TASK ▸
Every line from the one with "What elements are" through the end of the entries below must be retyped exactly, and only those lines. The pictures are not part of the copy.

╭──

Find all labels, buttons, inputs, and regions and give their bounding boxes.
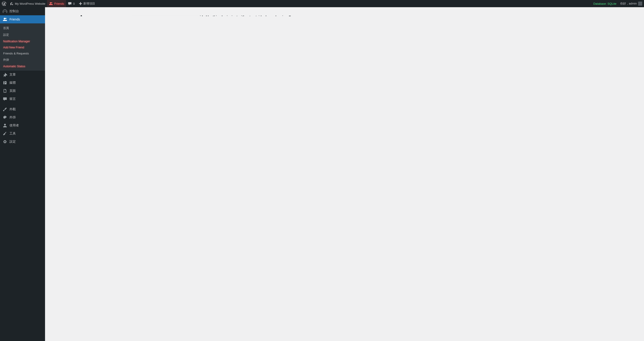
new-content-link[interactable]: 新增項目 xyxy=(76,0,97,7)
comments-link[interactable]: 0 xyxy=(66,0,76,7)
site-title: My WordPress Website xyxy=(15,2,45,5)
site-name-link[interactable]: My WordPress Website xyxy=(8,0,47,7)
menu-dashboard[interactable]: 控制台 xyxy=(0,7,45,15)
content-body: ovided by this plugin, just without outs… xyxy=(45,7,644,16)
avatar xyxy=(638,1,642,6)
admin-menu: 控制台 Friends 首頁 設定 Notification Manager A… xyxy=(0,7,45,16)
admin-bar: My WordPress Website Friends 0 新增項目 Data… xyxy=(0,0,644,7)
dashboard-icon xyxy=(3,9,7,13)
bg-text: ovided by this plugin, just without outs… xyxy=(196,15,294,16)
menu-friends[interactable]: Friends xyxy=(0,15,45,16)
database-indicator[interactable]: Database: SQLite xyxy=(592,0,618,7)
friends-adminbar-link[interactable]: Friends xyxy=(47,0,66,7)
wp-logo[interactable] xyxy=(0,0,8,7)
comments-count: 0 xyxy=(73,2,75,5)
account-link[interactable]: 你好，admin xyxy=(618,0,644,7)
bullet-icon xyxy=(80,15,82,16)
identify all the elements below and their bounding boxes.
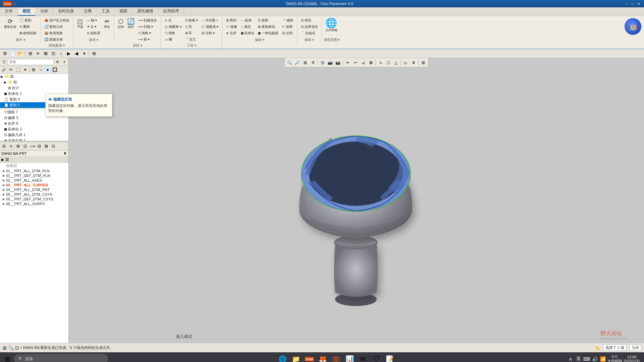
tree-item-group[interactable]: ▶ 📁 组	[0, 74, 68, 79]
taskbar-app-note[interactable]: 📝	[384, 353, 396, 362]
start-button[interactable]: ⊞	[1, 353, 13, 362]
btn-cancel[interactable]: ⊠ 收缩包络	[18, 30, 38, 36]
tree-item-solidify2[interactable]: ◼ 实体化 2	[0, 126, 68, 132]
ctx-btn-sketch[interactable]: ✏	[8, 66, 14, 73]
btn-fill[interactable]: ⊟ 填充	[299, 17, 320, 23]
btn-regenerate[interactable]: ⟳ 重新生成	[3, 17, 17, 30]
btn-copy-geo[interactable]: 🔄 复制几何	[43, 24, 71, 30]
tab-view[interactable]: 视图	[115, 7, 132, 16]
btn-move[interactable]: ↗ 移除	[280, 17, 295, 23]
vp-btn-wave[interactable]: ∿	[377, 59, 384, 66]
btn-point[interactable]: ✦ 点 ▾	[85, 24, 102, 30]
tree-item-merge8[interactable]: ⊕ 合并 8	[0, 121, 68, 126]
btn-plane[interactable]: ◫ 平面	[75, 17, 85, 30]
vp-btn-view2[interactable]: 📷	[327, 59, 334, 66]
ctx-btn-dropdown[interactable]: ▾	[22, 66, 29, 73]
date-display[interactable]: 12:00 2025/1/31	[624, 355, 640, 362]
tb-btn-arrow-right[interactable]: ▶	[65, 50, 72, 57]
layer-01-dtm-pln[interactable]: ▶ 01__PRT_ALL_DTM_PLN	[0, 169, 68, 173]
vp-btn-analysis[interactable]: ⊠	[367, 59, 375, 66]
btn-split2[interactable]: ⊟ 分割	[280, 30, 295, 36]
btn-chamfer[interactable]: ◹ 倒角 ▾	[136, 30, 159, 36]
layer-tb-btn2[interactable]: ≡	[8, 143, 14, 149]
vp-btn-pause[interactable]: ⏸	[410, 59, 417, 66]
vp-btn-zoom-out[interactable]: 🔎	[294, 59, 301, 66]
layer-01-def-dtm-pln[interactable]: ▶ 01__PRT_DEF_DTM_PLN	[0, 173, 68, 178]
vp-btn-tri1[interactable]: ⊿	[360, 59, 367, 66]
tb-btn-open[interactable]: 📂	[17, 50, 24, 57]
ctx-btn-edit[interactable]: 🖊	[1, 66, 7, 73]
layer-hidden[interactable]: 隐藏层	[0, 163, 68, 169]
btn-trim[interactable]: ✂ 加厚	[280, 24, 295, 30]
taskbar-search[interactable]: 🔍 搜索	[14, 354, 108, 362]
btn-axis[interactable]: — 轴 ▾	[85, 17, 102, 23]
btn-rib[interactable]: ⊞ 耳	[183, 30, 200, 36]
tb-btn-grid1[interactable]: ⊞	[26, 50, 34, 57]
btn-project[interactable]: ⊡ 投影	[256, 17, 280, 23]
vp-btn-cut[interactable]: ✂	[352, 59, 359, 66]
ctx-btn-eye-closed[interactable]: ●	[44, 66, 51, 73]
taskbar-app-folder2[interactable]: 💼	[330, 353, 342, 362]
taskbar-app-security[interactable]: 🛡	[371, 353, 383, 362]
tree-item-ju[interactable]: ▶ 📁 拒	[0, 79, 68, 85]
layer-list[interactable]: ▶ 层 隐藏层 ▶ 01__PRT_ALL_DTM_PLN ▶ 01__PRT_…	[0, 157, 68, 343]
layer-05-def-csys[interactable]: ▶ 05__PRT_DEF_DTM_CSYS	[0, 197, 68, 201]
btn-array[interactable]: ⊞ 阵列	[224, 17, 239, 23]
layer-tb-btn8[interactable]: ⊡	[50, 143, 57, 149]
btn-solidify[interactable]: ◼ 实体化	[239, 30, 256, 36]
btn-shell[interactable]: ◻ 壳	[183, 24, 200, 30]
btn-mirror[interactable]: ⇔ 镜像	[224, 24, 239, 30]
taskbar-app-browser2[interactable]: 🦊	[317, 353, 329, 362]
taskbar-app-browser[interactable]: 🌐	[277, 353, 289, 362]
taskbar-app-creo[interactable]: creo	[304, 353, 316, 362]
btn-extend[interactable]: ↔ 延伸	[239, 17, 256, 23]
vp-btn-pen[interactable]: ✏	[344, 59, 352, 66]
sys-icon-volume[interactable]: 🔊	[591, 356, 598, 362]
btn-delete[interactable]: ✕ 删除	[18, 24, 38, 30]
panel-tb-add[interactable]: +	[61, 59, 68, 65]
btn-chamfer2[interactable]: ◹ 倒角	[163, 30, 183, 36]
btn-sweep[interactable]: ⟿ 扫描混合	[136, 17, 159, 23]
layer-tb-btn1[interactable]: ⊟	[1, 143, 7, 149]
ctx-btn-copy[interactable]: 📋	[15, 66, 21, 73]
datetime-display[interactable]: 5°C 大部晴朗	[607, 355, 622, 362]
sys-icon-lang[interactable]: 英	[575, 356, 582, 362]
vp-btn-view1[interactable]: ⊡	[319, 59, 326, 66]
vp-btn-zoom-in[interactable]: 🔍	[286, 59, 293, 66]
btn-split[interactable]: ⊟ 分割 ▾	[200, 30, 220, 36]
vp-btn-angle[interactable]: ∢	[309, 59, 317, 66]
tb-btn-grid2[interactable]: ≡	[34, 50, 42, 57]
panel-tb-clear[interactable]: ✕	[54, 59, 61, 65]
tb-btn-arrow-left[interactable]: ◀	[73, 50, 80, 57]
tree-item-body-merge1[interactable]: ⊕ 主体合并 1	[0, 138, 68, 141]
vp-btn-hex[interactable]: ⬡	[385, 59, 392, 66]
btn-solidify2[interactable]: ◼ 一体化曲面	[256, 30, 280, 36]
btn-intersect[interactable]: ∩ 相交	[239, 24, 256, 30]
btn-copy[interactable]: 📋 复制	[18, 17, 38, 23]
vp-btn-play[interactable]: ▷	[402, 59, 410, 66]
btn-union[interactable]: ⊕ 合并	[224, 30, 239, 36]
btn-coord[interactable]: ⊕ 坐标系	[85, 30, 102, 36]
restore-button[interactable]: □	[630, 1, 635, 6]
btn-copy3[interactable]: ⊞ 复制移动	[256, 24, 280, 30]
btn-law[interactable]: ⌒ 法兰	[183, 37, 200, 43]
tb-btn-arrow-down[interactable]: ↕	[57, 50, 65, 57]
tab-annotation[interactable]: 注释	[79, 7, 97, 16]
tree-item-offset-geo1[interactable]: ⊡ 偏移几何 1	[0, 132, 68, 138]
tb-btn-settings[interactable]: ⚙	[1, 50, 9, 57]
taskbar-app-mail[interactable]: ✉	[357, 353, 369, 362]
tab-apps[interactable]: 应用程序	[158, 7, 184, 16]
btn-shrink[interactable]: 📦 收缩包络	[43, 30, 71, 36]
tab-tools[interactable]: 工具	[97, 7, 115, 16]
btn-model-intent[interactable]: 🌐 元件界面	[324, 17, 339, 34]
tab-simulation[interactable]: 实时仿真	[53, 7, 79, 16]
minimize-button[interactable]: ─	[624, 1, 629, 6]
btn-fillet[interactable]: ◷ 倒圆角 ▾	[163, 24, 183, 30]
tab-flex[interactable]: 柔性建模	[132, 7, 158, 16]
taskbar-app-explorer[interactable]: 📁	[290, 353, 302, 362]
btn-draft[interactable]: ⊡ 拔模 ▾	[183, 17, 200, 23]
btn-blend[interactable]: ⟿ 剪 ▾	[136, 37, 159, 43]
layer-tb-btn7[interactable]: ⊠	[43, 143, 50, 149]
taskbar-app-wps[interactable]: 📊	[344, 353, 356, 362]
btn-half-radius[interactable]: ⌓ 半径圆 ▾	[200, 17, 220, 23]
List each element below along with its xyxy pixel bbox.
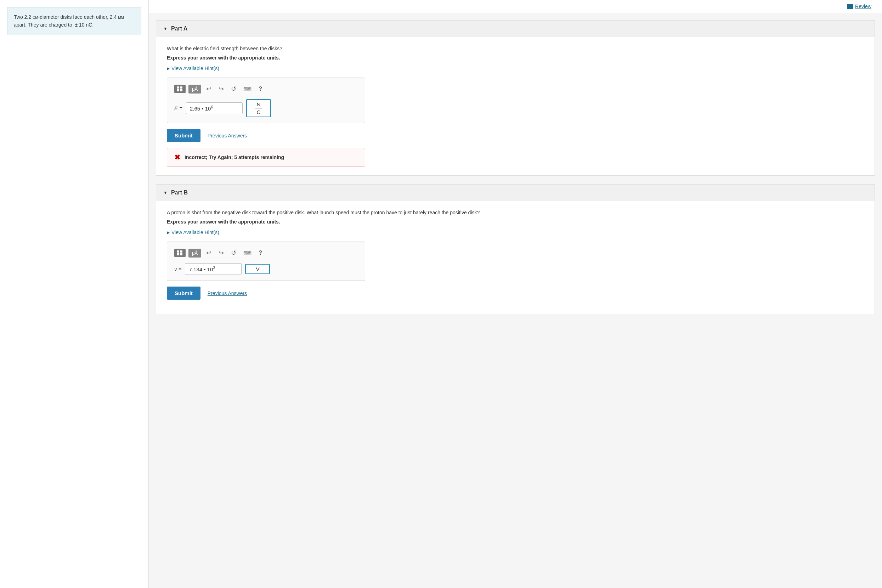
part-b-title: Part B	[171, 189, 188, 196]
main-content: Review ▼ Part A What is the electric fie…	[149, 0, 882, 588]
keyboard-button[interactable]: ⌨	[241, 84, 254, 94]
part-b-header: ▼ Part B	[156, 184, 874, 201]
part-a-answer-box: μÅ ↩ ↪ ↺ ⌨ ? E = 2.65 • 106	[167, 78, 365, 123]
part-b-reset-button[interactable]: ↺	[229, 248, 238, 258]
part-a-hint-link[interactable]: ▶ View Available Hint(s)	[167, 66, 864, 71]
part-a-submit-row: Submit Previous Answers	[167, 129, 864, 142]
grid-icon	[177, 86, 183, 92]
review-bar: Review	[149, 0, 882, 13]
part-a-toolbar: μÅ ↩ ↪ ↺ ⌨ ?	[174, 84, 358, 94]
part-b-question: A proton is shot from the negative disk …	[167, 210, 864, 215]
part-b-eq-input[interactable]: 7.134 • 103	[185, 263, 242, 275]
part-b-redo-button[interactable]: ↪	[216, 248, 226, 258]
part-b-hint-link[interactable]: ▶ View Available Hint(s)	[167, 230, 864, 235]
part-b-undo-button[interactable]: ↩	[204, 248, 214, 258]
part-b-express: Express your answer with the appropriate…	[167, 219, 864, 225]
hint-arrow-icon: ▶	[167, 66, 170, 71]
part-b-body: A proton is shot from the negative disk …	[156, 201, 874, 314]
unit-button[interactable]: μÅ	[189, 85, 201, 93]
part-b-unit-label: μÅ	[192, 250, 198, 256]
problem-description: Two 2.2 cm-diameter disks face each othe…	[7, 7, 141, 35]
help-button[interactable]: ?	[256, 84, 264, 93]
part-b-prev-answers-link[interactable]: Previous Answers	[208, 291, 247, 296]
page-wrapper: Two 2.2 cm-diameter disks face each othe…	[0, 0, 882, 588]
part-a-collapse-icon[interactable]: ▼	[163, 26, 168, 31]
part-a-prev-answers-link[interactable]: Previous Answers	[208, 133, 247, 138]
part-b-collapse-icon[interactable]: ▼	[163, 190, 168, 195]
redo-button[interactable]: ↪	[216, 84, 226, 94]
part-a-unit-top: N	[255, 101, 262, 108]
part-b-help-button[interactable]: ?	[256, 248, 264, 258]
part-b-keyboard-button[interactable]: ⌨	[241, 248, 254, 258]
part-b-answer-box: μÅ ↩ ↪ ↺ ⌨ ? v = 7.134 • 103	[167, 242, 365, 281]
part-a-question: What is the electric field strength betw…	[167, 46, 864, 51]
part-a-error-box: ✖ Incorrect; Try Again; 5 attempts remai…	[167, 148, 365, 167]
part-a-exp: 6	[211, 105, 213, 109]
review-link[interactable]: Review	[847, 3, 872, 9]
part-b-unit-label-display: V	[253, 265, 262, 273]
part-a-header: ▼ Part A	[156, 21, 874, 37]
part-a-equation-row: E = 2.65 • 106 N C	[174, 99, 358, 117]
part-b-equation-row: v = 7.134 • 103 V	[174, 263, 358, 275]
part-a-express: Express your answer with the appropriate…	[167, 55, 864, 61]
part-b-unit-box[interactable]: V	[245, 264, 270, 274]
part-a-eq-input[interactable]: 2.65 • 106	[186, 102, 243, 114]
part-a-hint-label: View Available Hint(s)	[171, 66, 219, 71]
part-b-exp: 3	[213, 266, 215, 270]
part-a-value: 2.65 • 106	[190, 105, 213, 112]
part-a-unit-fraction: N C	[252, 101, 265, 115]
part-a-body: What is the electric field strength betw…	[156, 37, 874, 176]
part-a-submit-button[interactable]: Submit	[167, 129, 201, 142]
part-b-submit-row: Submit Previous Answers	[167, 286, 864, 300]
error-icon: ✖	[174, 153, 180, 162]
sidebar: Two 2.2 cm-diameter disks face each othe…	[0, 0, 149, 588]
part-b-hint-label: View Available Hint(s)	[171, 230, 219, 235]
part-a-unit-bottom: C	[255, 108, 262, 115]
review-icon	[847, 4, 853, 9]
part-a-title: Part A	[171, 26, 188, 32]
part-a-eq-label: E =	[174, 105, 182, 111]
reset-button[interactable]: ↺	[229, 84, 238, 94]
part-b-eq-label: v =	[174, 266, 182, 272]
unit-label: μÅ	[192, 86, 198, 92]
undo-button[interactable]: ↩	[204, 84, 214, 94]
part-b-unit-button[interactable]: μÅ	[189, 249, 201, 258]
part-b-value: 7.134 • 103	[189, 266, 215, 272]
part-a-section: ▼ Part A What is the electric field stre…	[156, 20, 875, 176]
grid-button[interactable]	[174, 85, 186, 93]
part-b-grid-icon	[177, 250, 183, 255]
part-b-submit-button[interactable]: Submit	[167, 286, 201, 300]
part-b-hint-arrow-icon: ▶	[167, 230, 170, 235]
part-b-grid-button[interactable]	[174, 249, 186, 257]
part-b-toolbar: μÅ ↩ ↪ ↺ ⌨ ?	[174, 248, 358, 258]
part-a-unit-box[interactable]: N C	[246, 99, 271, 117]
review-label: Review	[855, 3, 872, 9]
part-b-section: ▼ Part B A proton is shot from the negat…	[156, 184, 875, 314]
error-message: Incorrect; Try Again; 5 attempts remaini…	[184, 154, 284, 160]
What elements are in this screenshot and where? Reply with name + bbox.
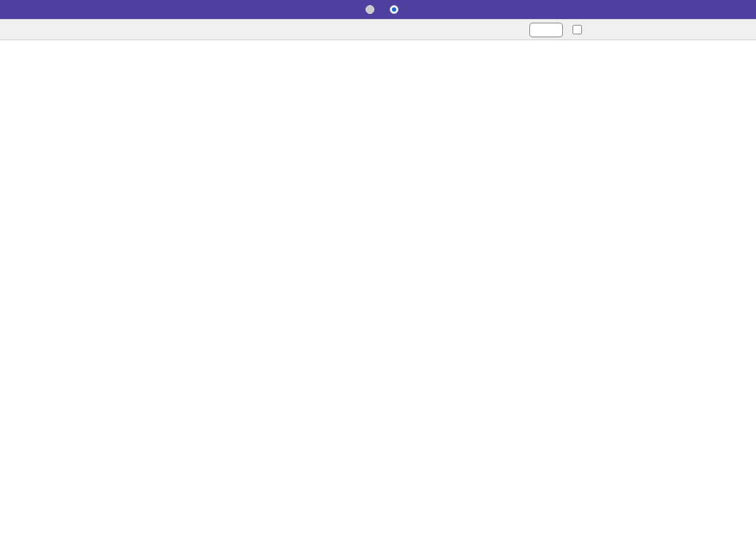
sections-container xyxy=(0,19,756,40)
filter-controls xyxy=(526,23,583,37)
radio-horizontal-layout[interactable] xyxy=(390,5,402,14)
same-venue-checkbox[interactable] xyxy=(572,25,583,34)
section-header-bar xyxy=(0,19,756,40)
app: { "top_bar": { "title": "近期战绩", "radios"… xyxy=(0,0,756,40)
radio-unchecked-icon xyxy=(366,5,374,14)
match-count-select[interactable] xyxy=(529,23,563,37)
radio-checked-icon xyxy=(390,5,398,14)
checkbox-icon xyxy=(572,25,582,34)
top-bar xyxy=(0,0,756,19)
radio-vertical-layout[interactable] xyxy=(366,5,378,14)
team-section xyxy=(0,19,756,40)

╰──

WRITTEN ANSWER ▸
What elements are in this screenshot and where? Reply with name + bbox.
sections-container xyxy=(0,19,756,40)
filter-controls xyxy=(526,23,583,37)
radio-horizontal-layout[interactable] xyxy=(390,5,402,14)
same-venue-checkbox[interactable] xyxy=(572,25,583,34)
section-header-bar xyxy=(0,19,756,40)
app: { "top_bar": { "title": "近期战绩", "radios"… xyxy=(0,0,756,40)
radio-unchecked-icon xyxy=(366,5,374,14)
match-count-select[interactable] xyxy=(529,23,563,37)
radio-checked-icon xyxy=(390,5,398,14)
checkbox-icon xyxy=(572,25,582,34)
top-bar xyxy=(0,0,756,19)
radio-vertical-layout[interactable] xyxy=(366,5,378,14)
team-section xyxy=(0,19,756,40)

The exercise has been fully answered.